Label: Wonder Format: CD
Black Gothic letters and skull graphics in gloss black print on a matte black Digipak (although it’s a shame about the barcode’s intrusion on a white rectangle breaking up the black theme). An opening choral Mellotron drone worthy of Popul Vuh‘s soundtrack to Nosferatu The Vampyr. Will it be the heaviest of doom metal or the most brainpan-shuddering of nasty gothic industrial anguish? Not quite: it turns instead out that Black Earth is closer to a form of melancholy post-rock, brought forth in grand slow style to the brush of unfulfilled percussion strokes and cymbal ripples, paced by a somnolent detuned double bass thrum and scored to the smoky ceilings of cellar-dwelling melodic misery by half-waking saxophone breaths with only the twinkling sparks of the Fender Rhodes to approach the hint of light.
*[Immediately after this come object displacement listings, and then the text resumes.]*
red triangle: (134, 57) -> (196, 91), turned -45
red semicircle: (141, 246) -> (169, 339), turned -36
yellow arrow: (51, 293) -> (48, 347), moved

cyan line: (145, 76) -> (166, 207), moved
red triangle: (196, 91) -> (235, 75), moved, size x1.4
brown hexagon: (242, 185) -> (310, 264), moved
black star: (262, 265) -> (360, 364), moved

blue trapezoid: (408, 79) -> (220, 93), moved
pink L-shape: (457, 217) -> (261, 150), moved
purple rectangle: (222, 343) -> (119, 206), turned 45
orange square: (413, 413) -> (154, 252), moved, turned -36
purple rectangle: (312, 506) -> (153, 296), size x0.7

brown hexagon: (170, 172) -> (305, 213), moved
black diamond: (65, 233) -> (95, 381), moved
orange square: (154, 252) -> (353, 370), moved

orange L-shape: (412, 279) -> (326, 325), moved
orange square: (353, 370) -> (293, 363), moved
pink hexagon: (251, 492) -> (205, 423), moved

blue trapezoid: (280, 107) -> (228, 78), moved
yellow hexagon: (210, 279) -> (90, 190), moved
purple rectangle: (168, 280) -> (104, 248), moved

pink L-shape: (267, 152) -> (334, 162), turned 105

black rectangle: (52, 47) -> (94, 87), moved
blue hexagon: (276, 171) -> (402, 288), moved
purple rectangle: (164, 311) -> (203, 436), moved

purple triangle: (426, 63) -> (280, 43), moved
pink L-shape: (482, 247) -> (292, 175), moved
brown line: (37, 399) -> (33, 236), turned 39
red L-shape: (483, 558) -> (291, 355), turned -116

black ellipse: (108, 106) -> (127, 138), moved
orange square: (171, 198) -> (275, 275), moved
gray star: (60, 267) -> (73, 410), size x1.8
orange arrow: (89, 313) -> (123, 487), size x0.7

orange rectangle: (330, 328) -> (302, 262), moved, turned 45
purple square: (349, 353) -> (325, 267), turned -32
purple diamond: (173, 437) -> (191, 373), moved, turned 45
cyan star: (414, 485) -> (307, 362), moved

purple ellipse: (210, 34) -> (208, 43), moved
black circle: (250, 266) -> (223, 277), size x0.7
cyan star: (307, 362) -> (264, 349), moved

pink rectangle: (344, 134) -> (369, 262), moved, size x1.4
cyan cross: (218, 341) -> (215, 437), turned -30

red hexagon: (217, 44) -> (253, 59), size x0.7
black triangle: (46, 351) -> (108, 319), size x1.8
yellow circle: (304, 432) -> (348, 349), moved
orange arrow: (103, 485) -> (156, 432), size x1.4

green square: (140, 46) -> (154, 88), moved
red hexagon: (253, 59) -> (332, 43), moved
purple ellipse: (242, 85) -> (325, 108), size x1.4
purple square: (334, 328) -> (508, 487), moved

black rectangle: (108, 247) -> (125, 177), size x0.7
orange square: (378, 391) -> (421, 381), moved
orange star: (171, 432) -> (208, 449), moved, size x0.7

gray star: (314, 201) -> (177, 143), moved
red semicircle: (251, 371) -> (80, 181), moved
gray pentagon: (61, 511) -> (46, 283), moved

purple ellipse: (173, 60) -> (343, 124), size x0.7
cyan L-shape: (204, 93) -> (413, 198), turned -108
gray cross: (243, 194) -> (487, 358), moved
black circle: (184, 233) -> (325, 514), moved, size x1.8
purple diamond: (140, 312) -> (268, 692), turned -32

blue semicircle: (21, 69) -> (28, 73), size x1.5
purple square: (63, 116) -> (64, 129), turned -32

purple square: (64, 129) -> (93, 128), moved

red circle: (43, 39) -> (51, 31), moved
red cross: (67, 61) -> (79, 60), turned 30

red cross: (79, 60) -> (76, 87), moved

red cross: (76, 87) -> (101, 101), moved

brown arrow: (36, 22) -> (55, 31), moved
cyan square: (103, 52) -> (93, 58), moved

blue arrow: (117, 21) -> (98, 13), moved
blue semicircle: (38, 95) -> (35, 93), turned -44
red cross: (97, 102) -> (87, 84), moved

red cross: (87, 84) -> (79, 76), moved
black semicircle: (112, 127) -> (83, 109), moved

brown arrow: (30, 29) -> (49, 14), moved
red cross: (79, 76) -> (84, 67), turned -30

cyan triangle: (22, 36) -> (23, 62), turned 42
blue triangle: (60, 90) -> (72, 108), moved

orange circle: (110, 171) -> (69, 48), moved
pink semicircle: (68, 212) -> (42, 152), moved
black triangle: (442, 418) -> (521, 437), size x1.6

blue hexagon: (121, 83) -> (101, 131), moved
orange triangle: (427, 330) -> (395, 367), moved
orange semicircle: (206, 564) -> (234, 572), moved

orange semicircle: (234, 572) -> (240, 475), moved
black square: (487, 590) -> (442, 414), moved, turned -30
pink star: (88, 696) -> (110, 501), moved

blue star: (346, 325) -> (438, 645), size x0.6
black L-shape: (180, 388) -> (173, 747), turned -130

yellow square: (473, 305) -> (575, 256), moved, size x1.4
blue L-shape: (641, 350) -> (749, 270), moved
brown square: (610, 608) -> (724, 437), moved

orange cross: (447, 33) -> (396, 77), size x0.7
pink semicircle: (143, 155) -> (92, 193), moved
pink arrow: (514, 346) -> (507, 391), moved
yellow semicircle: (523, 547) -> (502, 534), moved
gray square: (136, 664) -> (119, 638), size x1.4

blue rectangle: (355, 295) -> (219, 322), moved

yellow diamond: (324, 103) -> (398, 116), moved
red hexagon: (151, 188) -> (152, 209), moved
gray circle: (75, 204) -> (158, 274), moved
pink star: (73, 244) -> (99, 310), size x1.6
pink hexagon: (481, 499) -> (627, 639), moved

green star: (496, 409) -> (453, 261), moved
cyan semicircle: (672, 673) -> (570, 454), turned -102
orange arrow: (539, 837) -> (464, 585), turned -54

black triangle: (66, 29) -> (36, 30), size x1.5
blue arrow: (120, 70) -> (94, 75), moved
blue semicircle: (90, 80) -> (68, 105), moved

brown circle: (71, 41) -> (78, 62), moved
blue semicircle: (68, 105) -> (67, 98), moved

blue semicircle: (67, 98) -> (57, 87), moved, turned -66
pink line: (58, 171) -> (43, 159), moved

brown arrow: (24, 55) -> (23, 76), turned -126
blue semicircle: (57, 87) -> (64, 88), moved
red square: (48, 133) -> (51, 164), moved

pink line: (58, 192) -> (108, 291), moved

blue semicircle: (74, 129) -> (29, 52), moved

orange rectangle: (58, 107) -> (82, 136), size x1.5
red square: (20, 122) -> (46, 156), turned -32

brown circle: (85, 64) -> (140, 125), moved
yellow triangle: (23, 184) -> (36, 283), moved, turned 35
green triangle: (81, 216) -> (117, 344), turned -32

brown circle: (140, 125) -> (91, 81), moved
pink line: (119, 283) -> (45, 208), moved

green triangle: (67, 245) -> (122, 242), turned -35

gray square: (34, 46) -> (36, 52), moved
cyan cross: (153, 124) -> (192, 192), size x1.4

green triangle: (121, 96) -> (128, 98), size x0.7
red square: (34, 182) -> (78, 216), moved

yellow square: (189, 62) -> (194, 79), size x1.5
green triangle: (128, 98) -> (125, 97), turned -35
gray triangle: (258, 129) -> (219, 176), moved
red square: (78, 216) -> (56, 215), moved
Bohren Und Der Club Of Gore take matters slowly in all things, and the sussurating hiss left to wash beneath the surface is often left to bring the music from one state of dark contemplation into another as the rim-shot percussion strikes up a slow funereal march and back into the droning cessation of prescriptive time. This is not music which holds out much hope of salvation, instead preferring to fall back into the deathly abyss of existential ponderings. With plenty of space between the notes and a sparse sense of the cold presence of nullity underpinning it all, Black Earth draws the listener in on the sad minor scales of a piano played with feeling — feeling down, feeling drawn and wasted. Perfect for the cold weathered nights — or better yet late afternoons when the clouds press down on bare-branched trees — when stark gloom and an icy freshness are best partaken for the welcoming of their absence in the warmth of candlelight and velvet drapes.